Task » How many of the lines below contain "England"? Answer with that number alone.

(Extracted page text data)
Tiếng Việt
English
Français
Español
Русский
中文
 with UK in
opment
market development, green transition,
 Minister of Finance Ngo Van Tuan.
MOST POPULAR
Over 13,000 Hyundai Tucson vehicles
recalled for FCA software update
...
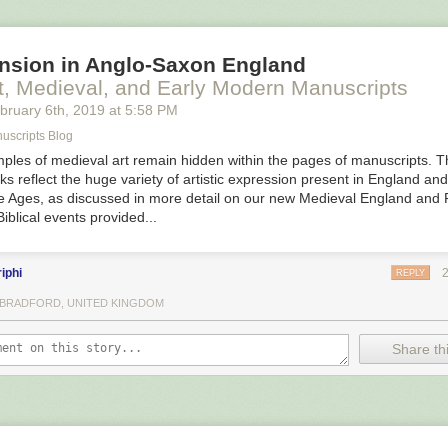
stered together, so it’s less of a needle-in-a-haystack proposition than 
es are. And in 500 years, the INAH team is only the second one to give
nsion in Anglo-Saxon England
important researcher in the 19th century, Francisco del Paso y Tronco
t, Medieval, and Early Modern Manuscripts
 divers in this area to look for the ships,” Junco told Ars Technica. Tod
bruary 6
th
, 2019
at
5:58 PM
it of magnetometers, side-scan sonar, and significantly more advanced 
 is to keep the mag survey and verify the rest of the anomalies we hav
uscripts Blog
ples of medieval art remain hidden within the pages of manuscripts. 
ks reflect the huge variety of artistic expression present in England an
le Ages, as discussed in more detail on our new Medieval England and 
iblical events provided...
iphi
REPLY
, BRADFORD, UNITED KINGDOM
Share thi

Answer to the exercise » 3